Священник кивнул, хотя глаза под золотым колпаком расширились.
— Конечно, милорд. Как пожелаете. — И он поднял руки, отпуская людей с миром — традиционное джеруанское благословение.
Все прихожане встали как один. Я осталась на месте.
— Миледи, с вами все в порядке?
Я вскинула глаза и медленно, со значением кивнула.
— Вы понимаете, миледи? Король не пришел.
Я снова кивнула, но не поднялась с колен.
— Вы даже шептать не можете? — проворчал священник.
Я не могла. Мои губы складывались в слова, а язык ударялся о небо, формируя звуки, но я не могла их высвободить. Даже шепотом.
— Она не только немая, но и глухая? — забормотал народ, и лорд Билвик не преминул повторить этот вопрос во всеуслышание, так что он заметался между каменными стенами.
Некоторые прихожане ахнули, другие засмеялись, смущенно прикрывая рты руками.
— Леди Корвин, король не пришел. Можете вставать, — насмешливо пояснил лорд Билвик.
Я буду ждать. Конечно, он не мог меня услышать, но эти слова придали мне храбрости, и я повторила их, как мантру. Я буду ждать.
— Вас отвергли, — сухо заметил лорд Голь.
Я буду ждать короля, как велят традиции.
— Закон гласит, что дама должна прийти к алтарю до захода солнца. Но в законе ничего не сказано о том, когда должен прибыть король. Пусть подождет. — Голос леди Фири звонко взметнулся над перепалкой, и в соборе на мгновение воцарилась тишина.
Буджуни шепнул мое имя из темного угла. Тревога тролля заострила слово, и оно незримой стрелой пронеслось сквозь паству, вонзившись в мое трепещущее сердце. Я не осмелилась повернуться к другу, но его присутствие добавило мне мужества.
— Вставай, дочка. — И отец до боли стиснул пальцы у меня на запястье.
В ту же секунду до меня донесся странный звук — скрежет железа, выскальзывающего из кожаных ножен. И еще раз. И еще.
— Леди будет ждать столько, сколько пожелает. Я останусь с ней, — громогласно заявил Кель, и я услышала, как он шагает ко мне от дверей, за которыми выглядывал короля.
— И я! — выкрикнул другой воин.
— И я! — завопил Буджуни, подбегая к алтарю.
— Глупая девчонка. — Отчаянное шипение моего отца больше напоминало пощечину и было много хуже стиснутых на запястье пальцев.
Он рывком освободил мою руку и отступил назад. Но не ушел. Никто не ушел. Я склонила голову и закрыла глаза, старательно отгораживаясь от хаоса вокруг. Я смогла призвать вольгар. Значит, сумею и попросить о помощи птиц Джеру.

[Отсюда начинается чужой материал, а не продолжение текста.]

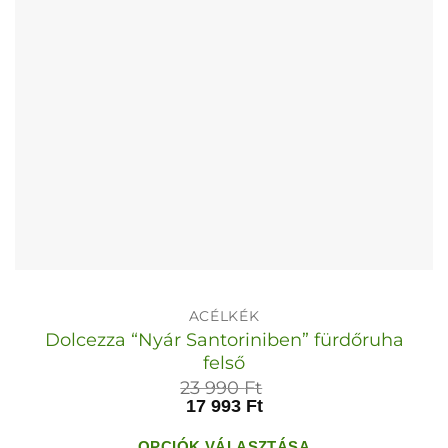
választhatók
ki
ACÉLKÉK
Dolcezza “Nyár Santoriniben” fürdőruha
felső
23 990
Ft
17 993
Ft
OPCIÓK VÁLASZTÁSA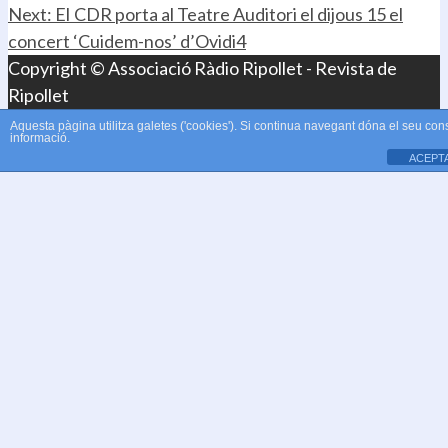
Next:
El CDR porta al Teatre Auditori el dijous 15 el
concert ‘Cuidem-nos’ d’Ovidi4
Copyright © Associació Ràdio Ripollet - Revista de
Ripollet
Aquesta pàgina utilitza galetes ('cookies'). Si continua navegant dóna el seu con
informació.
ACEPT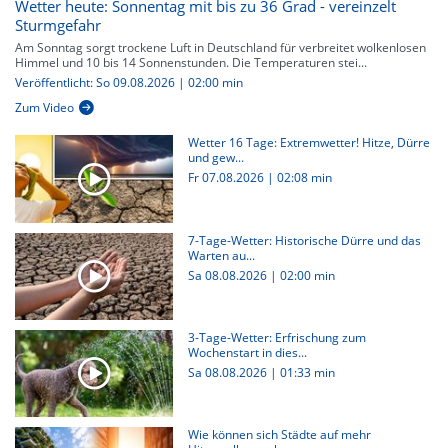
Wetter heute: Sonnentag mit bis zu 36 Grad - vereinzelt
Sturmgefahr
Am Sonntag sorgt trockene Luft in Deutschland für verbreitet wolkenlosen
Himmel und 10 bis 14 Sonnenstunden. Die Temperaturen stei...
Veröffentlicht: So 09.08.2026 | 02:00 min
Zum Video
Wetter 16 Tage: Extremwetter! Hitze, Dürre
und gew...
Fr 07.08.2026
|
02:08 min
7-Tage-Wetter: Historische Dürre und das
Warten au...
Sa 08.08.2026
|
02:00 min
3-Tage-Wetter: Erfrischung zum
Wochenstart in dies...
Sa 08.08.2026
|
01:33 min
Wie können sich Städte auf mehr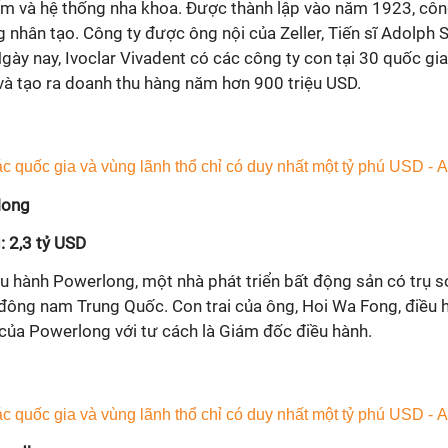
m và hệ thống nha khoa. Được thành lập vào năm 1923, công
g nhân tạo. Công ty được ông nội của Zeller, Tiến sĩ Adolph S
ày nay, Ivoclar Vivadent có các công ty con tại 30 quốc gi
và tạo ra doanh thu hàng năm hơn 900 triệu USD.
Hong
: 2,3 tỷ USD
u hành Powerlong, một nhà phát triển bất động sản có trụ sở 
đông nam Trung Quốc. Con trai của ông, Hoi Wa Fong, điều 
của Powerlong với tư cách là Giám đốc điều hành.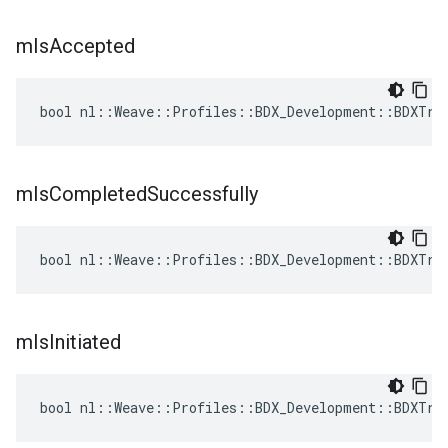
m
Is
Accepted
bool nl::Weave::Profiles::BDX_Development::BDXTra
m
Is
Completed
Successfully
bool nl::Weave::Profiles::BDX_Development::BDXTra
m
Is
Initiated
bool nl::Weave::Profiles::BDX_Development::BDXTra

Не знаю, долго ли я повторяла заклинание, — слова лились из моего разума бесконечным потоком, пока я не ощутила, что на храм надвигается ответная волна. Я подняла голову, ожидая увидеть Тираса в проеме ворот. Но вместо этого собор наполнился громким шелестом, какой могла бы издавать песчаная буря, а через мгновение каменные своды вздрогнули от какофонии птичьих голосов и хлопанья тысяч крыльев всевозможных цветов и размеров. Прихожане начали в испуге вскакивать с мест и прикрывать головы руками. Ворота собора по-прежнему стояли нараспашку, и теперь в них со свистом и ревом врывалась пернатая река. Не прошло и минуты, как высокий купол затянула воркующая воронка. Я напряженно выглядывала в ней белую голову и обагренные на концах крылья, но, как ни старалась, не могла отличить одну птицу от другой. Несколько зевак с криками выбежали из церкви, устроив давку в дверях, часть лордов надвинула капюшоны мантий, а королевская гвардия вскинула луки, всерьез намереваясь обороняться от этого нашествия.

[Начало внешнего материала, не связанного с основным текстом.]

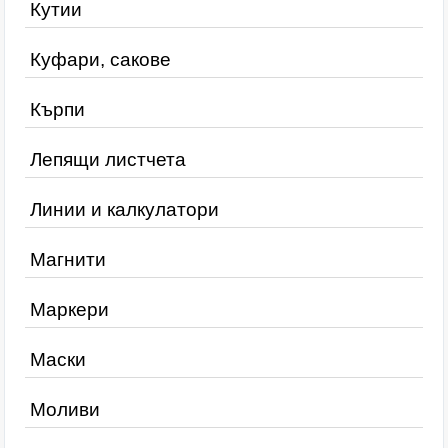
Кутии
Куфари, сакове
Кърпи
Лепящи листчета
Линии и калкулатори
Магнити
Маркери
Маски
Моливи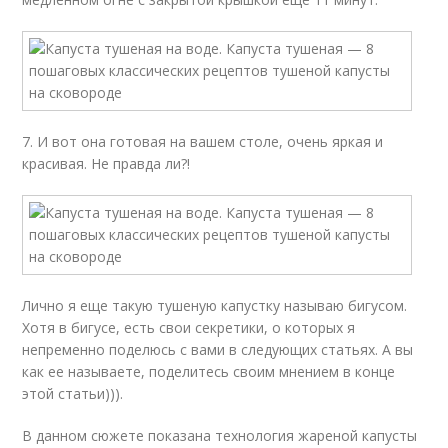
7. И вот она готовая на вашем столе, очень яркая и
красивая. Не правда ли?!
Лично я еще такую тушеную капустку называю бигусом.
Хотя в бигусе, есть свои секретики, о которых я
непременно поделюсь с вами в следующих статьях. А вы
как ее называете, поделитесь своим мнением в конце
этой статьи))).
В данном сюжете показана технология жареной капусты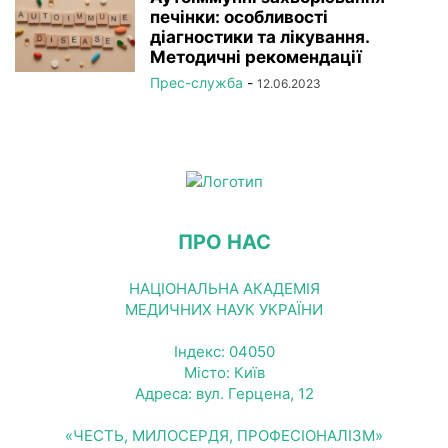
печінки: особливості
діагностики та лікування.
Методичні рекомендації
Прес-служба
-
12.06.2023
ПРО НАС
НАЦІОНАЛЬНА АКАДЕМІЯ
МЕДИЧНИХ НАУК УКРАЇНИ
Індекс: 04050
Місто: Київ
Адреса: вул. Герцена, 12
«ЧЕСТЬ, МИЛОСЕРДЯ, ПРОФЕСІОНАЛІЗМ»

Я завертела головой в поисках Келя — сказать ему, чтобы птицам не причиняли вреда, но тот словно под землю провалился. Я закрыла глаза и поспешила сплести новое заклятие.

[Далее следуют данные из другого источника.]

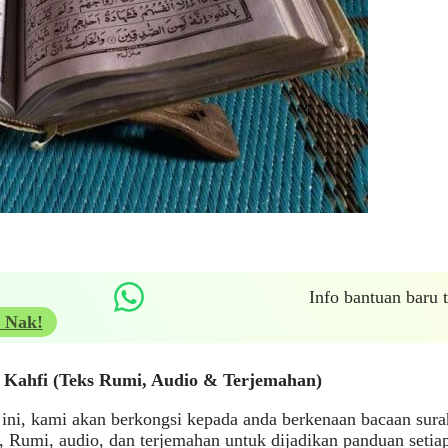
Info bantuan baru
 Nak!
 Kahfi (Teks Rumi, Audio & Terjemahan)
 ini, kami akan berkongsi kepada anda berkenaan bacaan sur
, Rumi, audio, dan terjemahan untuk dijadikan panduan setia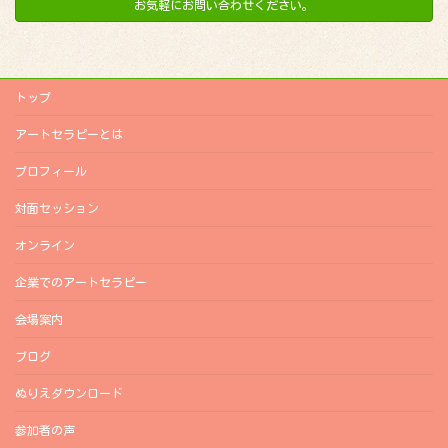
お気軽にお問い合わせください。
トップ
アートセラピーとは
プロフィール
対面セッション
オンライン
企業でのアートセラピー
会場案内
ブログ
ぬりえダウンロード
参加者の声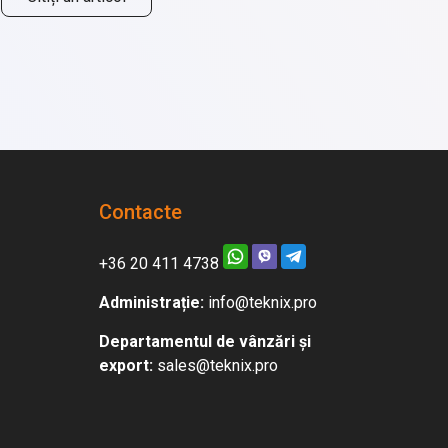
Contacte
+36 20 411 4738
Administrație:
info@teknix.pro
Departamentul de vânzări și
export:
sales@teknix.pro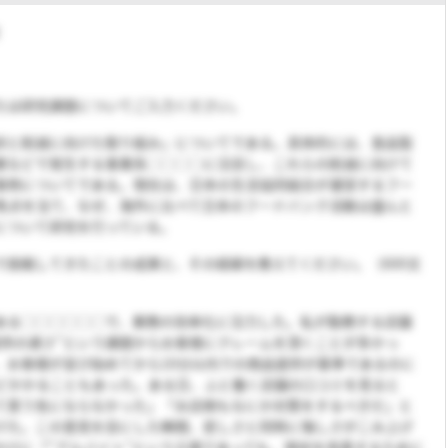
たは研究課題についてご入力ください。
状と削減に向けた取り組み」についてである。具体的には、食品製
業などで発生する事業系◯◯◯◯に注目し、これらの削減に向けて
事例についてである。現在は、日本の生活協同組合が運営するフー
焦点を当て、なぜ、海外に比べて日本のフードバンク活動は盛んと
について研究を行っている。
で挑戦してきたことの成果と、その経緯を教えてください。（600文
ある◯◯◯◯◯◯で、業務の効率化に注力した。私が勤務する店舗
提供の遅さ”という課題からお客様にクレームを頂くことが多かっ
、お客様が並び始めてから10分以内での商品提供が基準であるのに
ほどかかることもあった。ある日、ふと働く店舗の口コミを見ると
て買う気にならなかった」「お店側もなにか対策をするべきだ」と
けた。この意見を目にした瞬間、悲しさと同時に悔しさがこみ上げ
かけに「“アルバイト”という立場であっても、現状を改善するために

Стая тут же прекратила кутерьму, птицы все как одна нырнули к скамьям и устремились за порог, растаяв в закатном небе. Собор остался стоять, опустевший и оглушенный. Теперь о случившемся напоминали лишь несколько перьев, которые медленно планировали в воздухе и порой задевали за алтарь, прежде чем продолжить свой полет.
— Что это, черт возьми, было? — наконец раздался в тишине чей-то голос.
Священник тут же принялся бормотать о дьявольских происках и силах тьмы, зажег еще одну свечу и воскурил ладан.
— Ну хватит. Представление чересчур затянулось, — заявил лорд Бин Дар, вставая.
За ним поднялся лорд Голь, а потом и другие вельможи.
— Согласен, — послышался от дверей голос короля. — Поэтому предлагаю перейти сразу к делу.
Из сотен глоток вырвался судорожный вздох. На всех устах было только одно слово — Тирас, Тирас, Тирас. Палата лордов сидела ниже травы и белее мела, их глаза испуганно шарили по сторонам, и я с трудом поборола искушение обернуться, однако осталась ждать на коленях с идеально прямой спиной и опущенными глазами, как и предписывали традиции Джеру.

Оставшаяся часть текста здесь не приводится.